Walking Blindly (For My People Suite)

What do you see?
What do you see?

Elizabeth Catlett.  A name most people wouldn’t recognize.  However she was great sculptor, graphic artist, and activist who passed away quietly in her sleep on April 2nd at the age of 96.  The world has lost a great woman and one of the 20th Century’s top African American artists.

Her life was diverse in experiences.  Born in Washington D.C. in 1915, Catlett attended Howard University School of Art, University of Iowa, and the Art Institute of Chicago.  She also studied studied with sculptor Ossip Zadkine, wood carving with Jose L. Ruiz, and ceramic sculpture with Francisco Zuniga.

While teaching at Dillard University, Karen Rosenberg of The New York Times reports: “There she organized a trip to the Delgado Museum of Art so that her students could see a Picasso exhibition.  But this was no ordinary school trip; the museum was officially off-limits to blacks, so Ms.
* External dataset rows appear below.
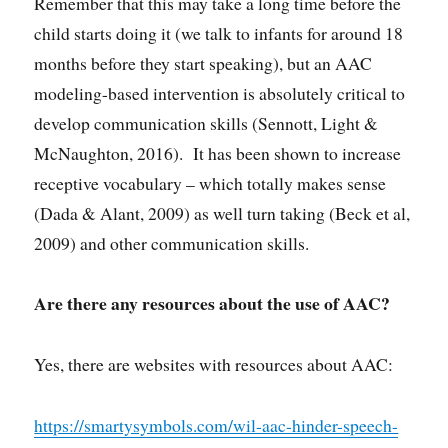
Remember that this may take a long time before the
child starts doing it (we talk to infants for around 18
months before they start speaking), but an AAC
modeling-based intervention is absolutely critical to
develop communication skills (Sennott, Light &
McNaughton, 2016). It has been shown to increase
receptive vocabulary – which totally makes sense
(Dada & Alant, 2009) as well turn taking (Beck et al,
2009) and other communication skills.
Are there any resources about the use of AAC?
Yes, there are websites with resources about AAC:
https://smartysymbols.com/wil-aac-hinder-speech-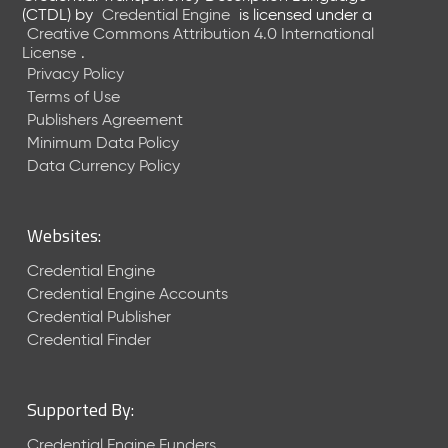
e
(CTDL)
by
Credential Engine
is licensed under a
n
Creative Commons Attribution 4.0 International
t
License
.
R
Privacy Policy
e
Terms of Use
l
Publishers Agreement
e
Minimum Data Policy
a
Data Currency Policy
s
e
M
Websites:
a
y
Credential Engine
2
Credential Engine Accounts
0
Credential Publisher
2
Credential Finder
6
C
T
Supported By:
D
L
Credential Engine Funders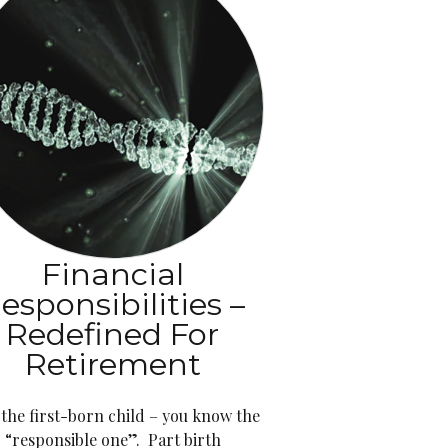
Financial
esponsibilities –
Redefined For
Retirement
 the first-born child – you know the
“responsible one”. Part birth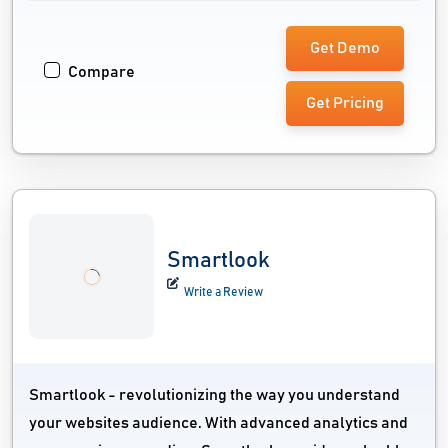
Get Demo
Compare
Get Pricing
Smartlook
Write a Review
Smartlook - revolutionizing the way you understand
your websites audience. With advanced analytics and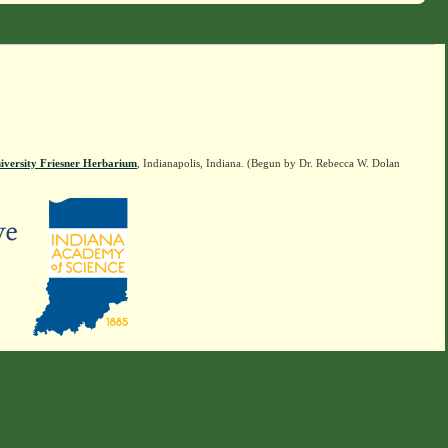
iversity Friesner Herbarium
, Indianapolis, Indiana. (Begun by Dr. Rebecca W. Dolan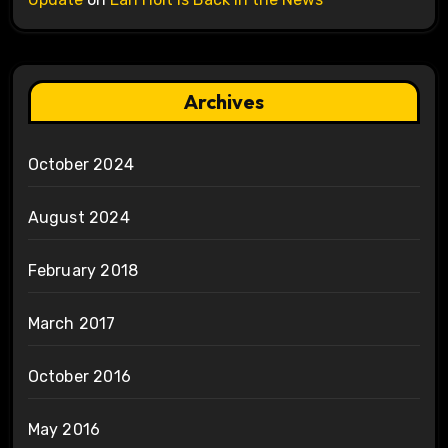
Archives
October 2024
August 2024
February 2018
March 2017
October 2016
May 2016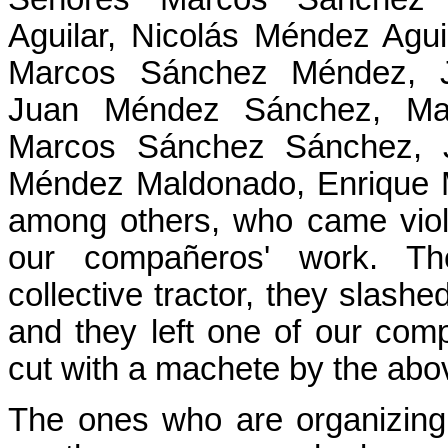
Aguilar, Nicolás Méndez Agu
Marcos Sánchez Méndez, J
Juan Méndez Sánchez, Ma
Marcos Sánchez Sánchez, J
Méndez Maldonado, Enrique M
among others, who came viole
our compañeros' work. Th
collective tractor, they slashe
and they left one of our com
cut with a machete by the ab
The ones who are organizing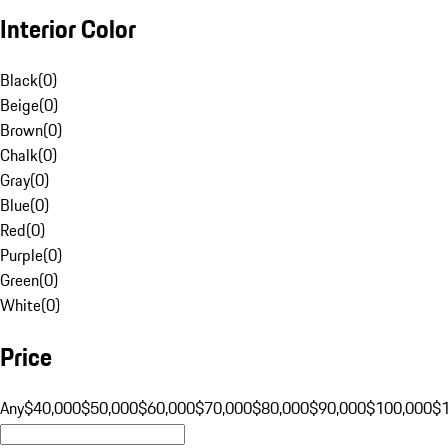
Interior Color
Black
(
0
)
Beige
(
0
)
Brown
(
0
)
Chalk
(
0
)
Gray
(
0
)
Blue
(
0
)
Red
(
0
)
Purple
(
0
)
Green
(
0
)
White
(
0
)
Price
Any
$40,000
$50,000
$60,000
$70,000
$80,000
$90,000
$100,000
$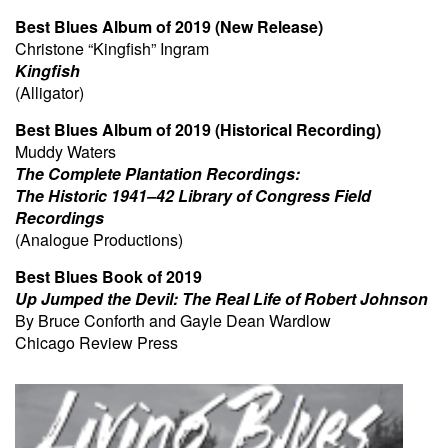
Best Blues Album of 2019 (New Release)
Christone “Kingfish” Ingram
Kingfish
(Alligator)
Best Blues Album of 2019 (Historical Recording)
Muddy Waters
The Complete Plantation Recordings:
The Historic 1941–42 Library of Congress Field
Recordings
(Analogue Productions)
Best Blues Book of 2019
Up Jumped the Devil: The Real Life of Robert Johnson
By Bruce Conforth and Gayle Dean Wardlow
Chicago Review Press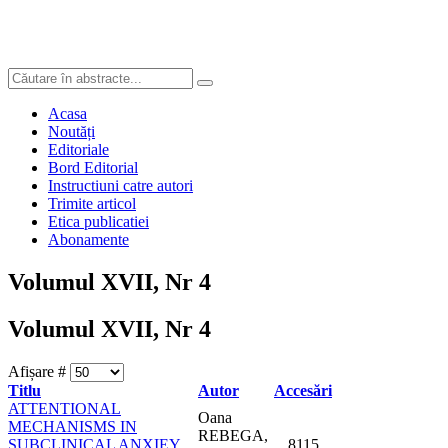
Acasa
Noutăți
Editoriale
Bord Editorial
Instructiuni catre autori
Trimite articol
Etica publicatiei
Abonamente
Volumul XVII, Nr 4
Volumul XVII, Nr 4
Afișare #
Titlu
Autor
Accesări
ATTENTIONAL
Oana
MECHANISMS IN
REBEGA,
SUBCLINICAL ANXIEY
8115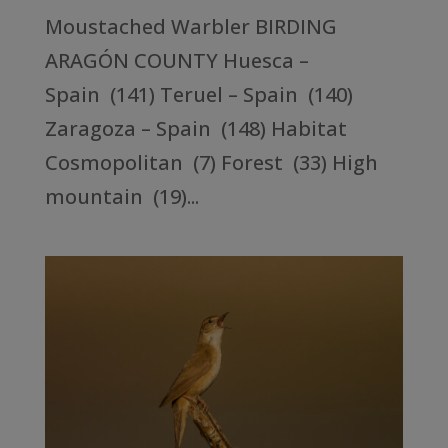
Moustached Warbler BIRDING
ARAGÓN COUNTY Huesca –
Spain (141) Teruel – Spain (140)
Zaragoza – Spain (148) Habitat
Cosmopolitan (7) Forest (33) High
mountain (19)...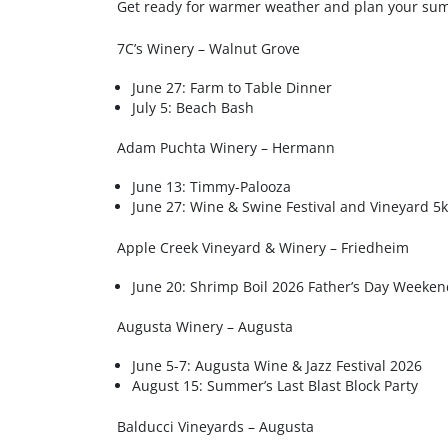
Get ready for warmer weather and plan your sum
7C’s Winery – Walnut Grove
June 27: Farm to Table Dinner
July 5: Beach Bash
Adam Puchta Winery – Hermann
June 13: Timmy-Palooza
June 27: Wine & Swine Festival and Vineyard 5k
Apple Creek Vineyard & Winery – Friedheim
June 20: Shrimp Boil 2026 Father’s Day Weeken
Augusta Winery – Augusta
June 5-7: Augusta Wine & Jazz Festival 2026
August 15: Summer’s Last Blast Block Party
Balducci Vineyards – Augusta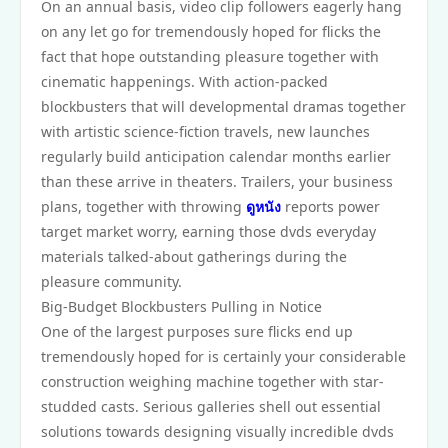
On an annual basis, video clip followers eagerly hang
on any let go for tremendously hoped for flicks the
fact that hope outstanding pleasure together with
cinematic happenings. With action-packed
blockbusters that will developmental dramas together
with artistic science-fiction travels, new launches
regularly build anticipation calendar months earlier
than these arrive in theaters. Trailers, your business
plans, together with throwing
ดูหนัง
reports power
target market worry, earning those dvds everyday
materials talked-about gatherings during the
pleasure community.
Big-Budget Blockbusters Pulling in Notice
One of the largest purposes sure flicks end up
tremendously hoped for is certainly your considerable
construction weighing machine together with star-
studded casts. Serious galleries shell out essential
solutions towards designing visually incredible dvds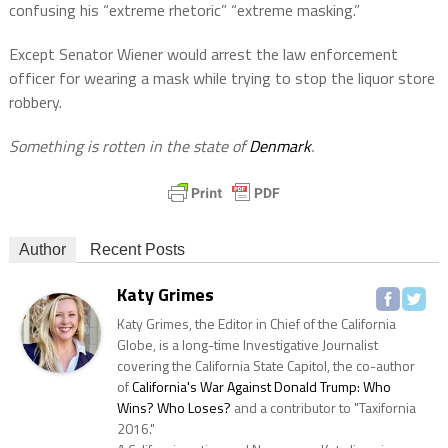
confusing his “extreme rhetoric” “extreme masking.”
Except Senator Wiener would arrest the law enforcement
officer for wearing a mask while trying to stop the liquor store
robbery.
Something is rotten in the state of
Denmark
.
Author
Recent Posts
Katy Grimes
Katy Grimes, the Editor in Chief of the California
Globe, is a long-time Investigative Journalist
covering the California State Capitol, the co-author
of
California's War Against Donald Trump: Who
Wins? Who Loses?
and a contributor to "Taxifornia
2016."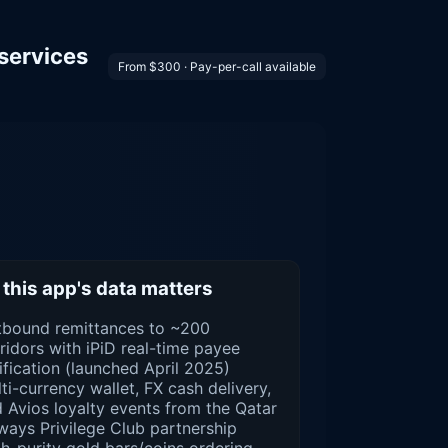
services
From $300 · Pay-per-call available
this app's data matters
tbound remittances to ~200
ridors with iPiD real-time payee
ification (launched April 2025)
ti-currency wallet, FX cash delivery,
 Avios loyalty events from the Qatar
ways Privilege Club partnership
Catlett arranged to visit on a day when it was closed to the public.”  Catlett found a way around the racist “system” to view the exhibit.

According to Cartlett’s website: “Throughout her career, Catlett has been a political progressive committed to improving the lives of African-American and Mexican women, and she has often used her art explicitly to advance their cause.  She has also protested, picketed, and even been arrested in her quest to win justice for those she describes as ‘my people.’  Moving from the United States to Mexico in 1946, she was eventually identified as an ‘undesirable alien’ by the U.S. State Department.  For nearly a decade she was barred from visiting the United States.” Catlett’s success eventually pressured the United States government into granting her access for exhibitions including a solo exhibit at Harlem’s Studio Museum in 1971.
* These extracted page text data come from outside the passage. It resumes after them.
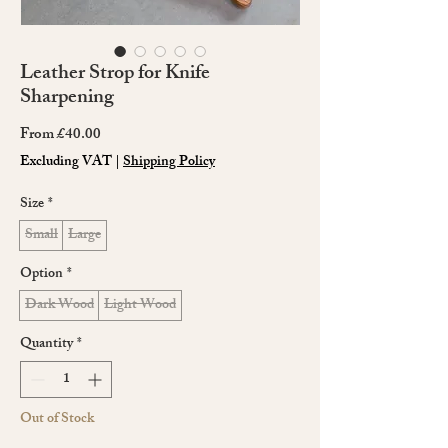
Leather Strop for Knife
Sharpening
Sale
From
£40.00
Price
Excluding VAT
|
Shipping Policy
Size
*
Small
Large
Option
*
Dark Wood
Light Wood
Quantity
*
Out of Stock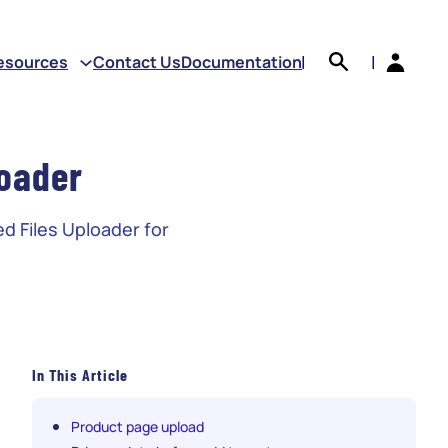
earch
esources
Contact Us
Documentation
|
|
oader
d Files Uploader for
In This Article
Product page upload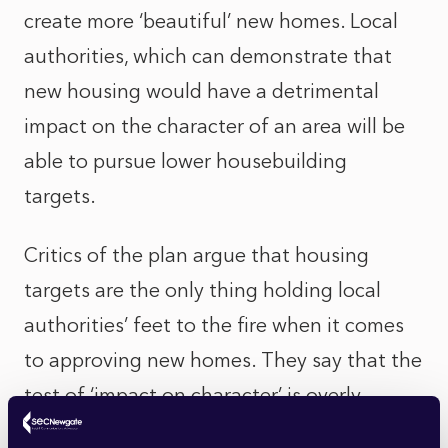
create more ‘beautiful’ new homes. Local
authorities, which can demonstrate that
new housing would have a detrimental
impact on the character of an area will be
able to pursue lower housebuilding
targets.
Critics of the plan argue that housing
targets are the only thing holding local
authorities’ feet to the fire when it comes
to approving new homes. They say that the
test of ‘impact on character’ is overly
subjective and open to wide interpretation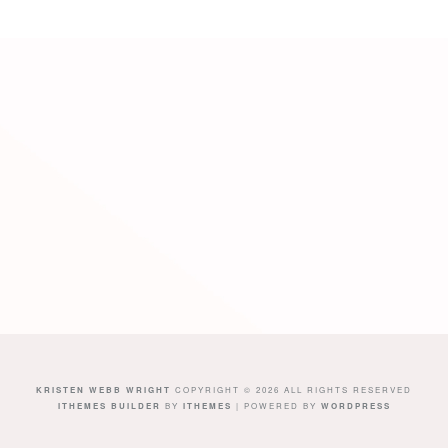
KRISTEN WEBB WRIGHT
COPYRIGHT © 2026 ALL RIGHTS RESERVED
ITHEMES BUILDER
BY
ITHEMES
| POWERED BY
WORDPRESS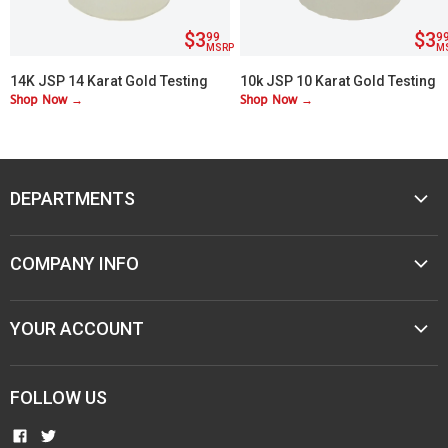
$3
$3
99
9
MSRP
M
14K JSP 14 Karat Gold Testing
10k JSP 10 Karat Gold Testing
Shop Now →
Shop Now →
Acid
Acid
DEPARTMENTS
MUSIC
COMPANY INFO
MOBILE AUDIO
ELECTRONICS
ABOUT M&M
YOUR ACCOUNT
SPORTING GOODS
CONTACT US
JEWELER & STORE SUPPLIES
CAREERS
TERMS & CONDITIONS
FOLLOW US
NEW ITEMS
PAWN SHOPS
PRIVACY
COMMUNITY INVOLVEMENT
FIND
FIND
RESELLER AGREEMENTS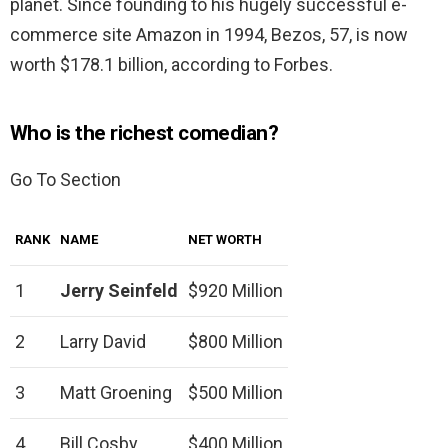
planet. Since founding to his hugely successful e-
commerce site Amazon in 1994, Bezos, 57, is now
worth $178.1 billion, according to Forbes.
Who is the richest comedian?
Go To Section
RANK
NAME
NET WORTH
1
Jerry Seinfeld
$920 Million
2
Larry David
$800 Million
3
Matt Groening
$500 Million
4
Bill Cosby
$400 Million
Catlett’s 1992 Lithograph print titled Walking Blindly (For My People Suite) showcases one colorful female figure painted on top of a grey background of three shadowy figurines.  They represent the female’s nagging mother, an alcoholic partner, and a despondent son.  The central female figure raises her hands in exhaustion, disbelief, and frustration.  This piece is one of the many examples of Catlett’s strong subject matter and social commentary on the African-American female experience.

Walking Blindly (For My People Suite): http://www.artnet.com/artwork/426193423/424646353/elizabeth-catlett-walking-blindly-for-my-people-suite.html

The “undesirable alien” continued to champion for women despite her status.  Catlett: “Art is only important to the extent that it aids in the liberation of our people.”  She didn’t walk blindly or go quietly.